Once a Leader, Always a Leader


Ian Weinstein steps down after almost 10 years of clinic leadership.

Any time it takes two people to follow you at a job, you know you’ve probably done something right. Last December, after nine years as the head of Fordham Law’s clinical programs and five years as the School’s first associate dean of clinical and experiential programs, Ian Weinstein stepped down to return to full-time teaching in Fordham’s clinics and classrooms. Dean Matthew Diller has divided his job between Leah Hill, as associate dean of experiential programs, and Michael W. Martin, as director of clinical education.

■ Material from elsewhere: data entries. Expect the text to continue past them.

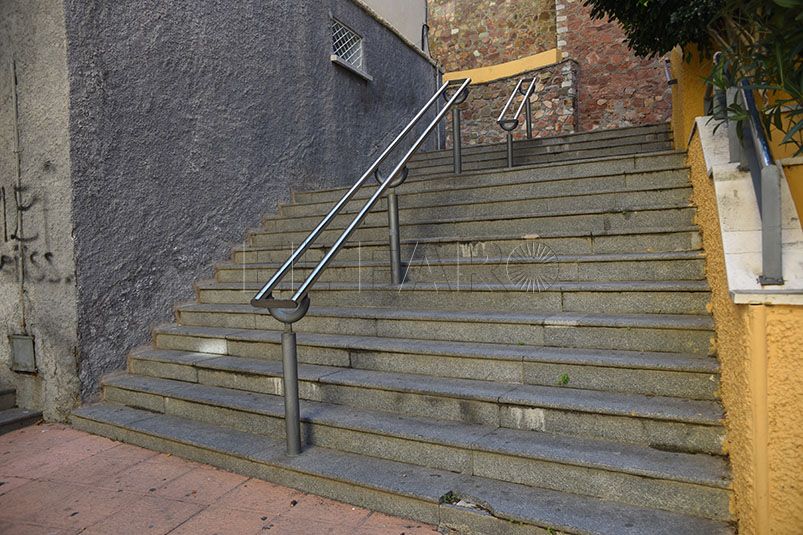 The width and height of the screenshot is (803, 535). I want to click on stair rails, so click(x=761, y=146), click(x=712, y=67), click(x=669, y=74), click(x=523, y=100), click(x=504, y=102), click(x=433, y=123), click(x=406, y=124). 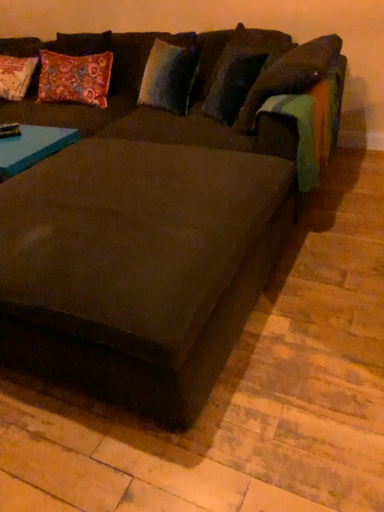 Question: Would you say suede-like dark brown couch at center is inside or outside velvety blue pillow at upper center, arranged as the second pillow when viewed from the right?

Choices:
 (A) inside
 (B) outside

Answer: (B)

Question: From the image's perspective, is suede-like dark brown couch at center above or below velvety blue pillow at upper center, arranged as the second pillow when viewed from the right?

Choices:
 (A) above
 (B) below

Answer: (B)

Question: Based on their relative distances, which object is nearer to the velvety blue pillow at upper center, positioned as the 1th pillow in left-to-right order?

Choices:
 (A) velvety brown pillow at upper right, which ranks as the second pillow in left-to-right order
 (B) suede-like dark brown couch at center

Answer: (A)

Question: Which is farther from the velvety blue pillow at upper center, arranged as the second pillow when viewed from the right?

Choices:
 (A) velvety brown pillow at upper right, which ranks as the second pillow in left-to-right order
 (B) suede-like dark brown couch at center

Answer: (B) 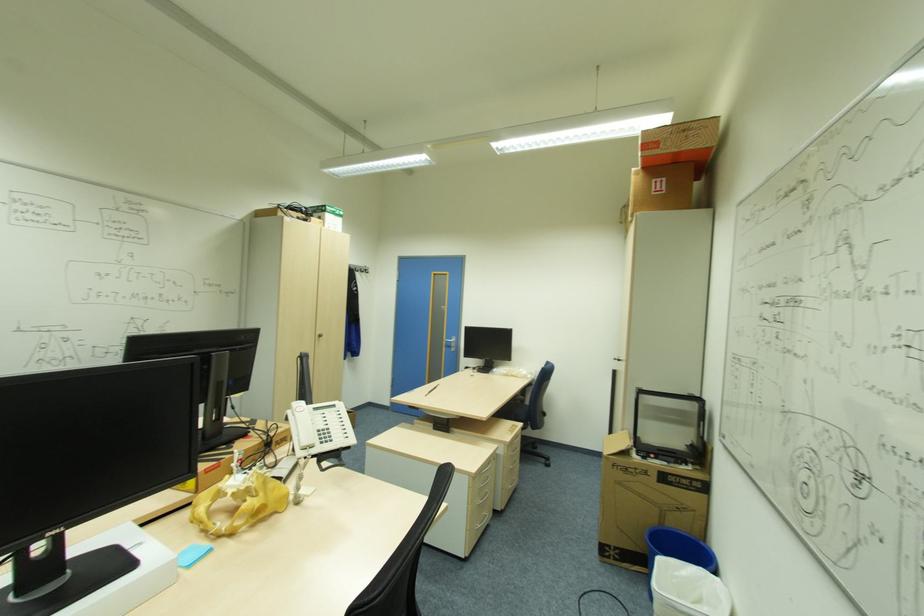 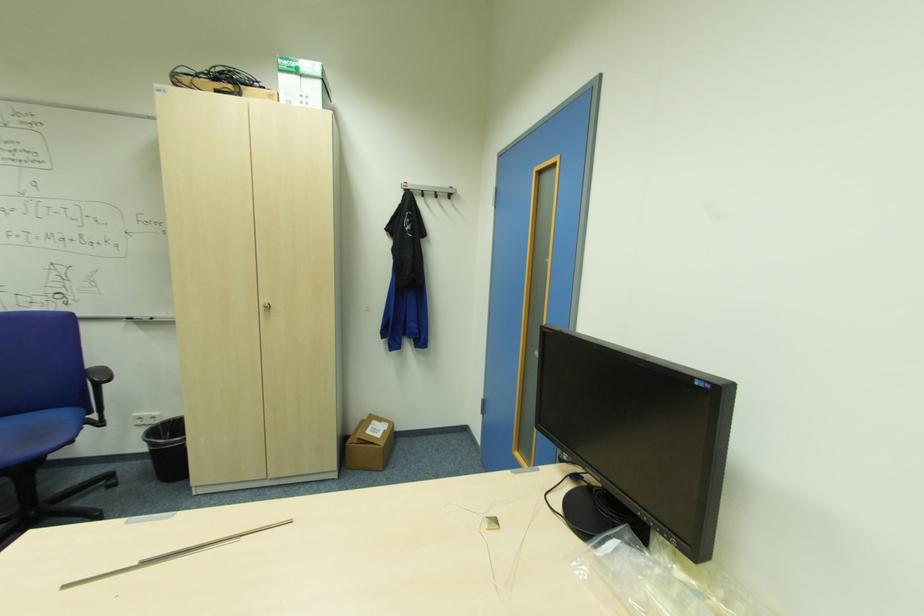 Locate, in the second image, the point that corresponds to the point at 429,395 in the first image.

(63, 589) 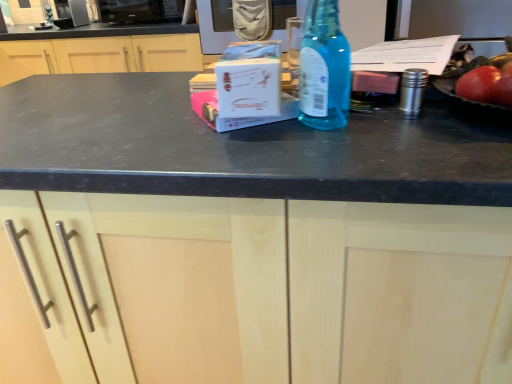 Question: Should I look upward or downward to see blue glass bottle at center?

Choices:
 (A) up
 (B) down

Answer: (A)

Question: From the image's perspective, does satin silver microwave at upper left, the 1th appliance viewed from the left, appear lower than blue glass bottle at center?

Choices:
 (A) yes
 (B) no

Answer: (B)

Question: Is satin silver microwave at upper left, the 1th appliance viewed from the left, not inside blue glass bottle at center?

Choices:
 (A) no
 (B) yes

Answer: (B)

Question: From a real-world perspective, is satin silver microwave at upper left, the 2th appliance when ordered from right to left, located beneath blue glass bottle at center?

Choices:
 (A) no
 (B) yes

Answer: (B)

Question: Is blue glass bottle at center surrounded by satin silver microwave at upper left, the 2th appliance when ordered from right to left?

Choices:
 (A) yes
 (B) no

Answer: (B)

Question: Does satin silver microwave at upper left, the 1th appliance viewed from the left, turn towards blue glass bottle at center?

Choices:
 (A) no
 (B) yes

Answer: (A)

Question: Is satin silver microwave at upper left, the 2th appliance when ordered from right to left, far away from blue glass bottle at center?

Choices:
 (A) yes
 (B) no

Answer: (A)

Question: Does satin silver microwave at upper left, the 1th appliance viewed from the left, have a lesser width compared to matte wood cabinet at center, acting as the first cabinetry starting from the back?

Choices:
 (A) yes
 (B) no

Answer: (A)

Question: Could you tell me if satin silver microwave at upper left, the 1th appliance viewed from the left, is facing matte wood cabinet at center, acting as the first cabinetry starting from the back?

Choices:
 (A) yes
 (B) no

Answer: (B)

Question: From the image's perspective, is satin silver microwave at upper left, the 2th appliance when ordered from right to left, below matte wood cabinet at center, acting as the first cabinetry starting from the back?

Choices:
 (A) no
 (B) yes

Answer: (A)

Question: Does satin silver microwave at upper left, the 1th appliance viewed from the left, have a lesser height compared to matte wood cabinet at center, acting as the 1th cabinetry starting from the top?

Choices:
 (A) yes
 (B) no

Answer: (A)

Question: Would you say satin silver microwave at upper left, the 2th appliance when ordered from right to left, is a long distance from matte wood cabinet at center, which appears as the second cabinetry when ordered from the bottom?

Choices:
 (A) no
 (B) yes

Answer: (A)

Question: Considering the relative sizes of satin silver microwave at upper left, the 1th appliance viewed from the left, and matte wood cabinet at center, which appears as the second cabinetry when ordered from the bottom, in the image provided, is satin silver microwave at upper left, the 1th appliance viewed from the left, taller than matte wood cabinet at center, which appears as the second cabinetry when ordered from the bottom,?

Choices:
 (A) yes
 (B) no

Answer: (B)

Question: Is matte wood cabinet at center, the second cabinetry viewed from the top, at the left side of matte wood cabinet at center, acting as the second cabinetry starting from the front?

Choices:
 (A) yes
 (B) no

Answer: (B)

Fordham Law’s clinics nearly doubled under Weinstein’s leadership, though he is prouder of growing them the smart way: establishing an administrative structure that has helped the program survive the challenges of the recession. He also helped spread the experiential approach throughout Fordham Law’s curriculum, with the launch of programs such as the Fundamental Lawyering Skills course. Likewise, he ensured Fordham Law’s experiential efforts gained national recognition by serving as president and board member of the Clinical Legal Education Association. Fordham’s national leadership will continue, as Clinical Professor of Law and Director of Professional Skills Beth Schwartz assumes the co-presidency of CLEA, and Martin, Associate Professor Elizabeth Cooper, and other Fordham Law faculty serve in the leadership of other prominent national organizations.

As a firm believer in the importance of integrating practice and theory, Weinstein worked to help make the experiential approach, which was once a novelty at Fordham, an everyday part of the curriculum. He worked to ensure that every student who wanted to take a clinic could get into one before graduation. The new challenge, he says, as experiential education becomes a part of every law student’s education, is not just giving every student an experience.

“Experiential education is a strong part of Fordham Law, and we’re recognized nationally for it,” he says. “But we have to keep upping our game if we are to continue offering those transformative experiences students have come to expect.”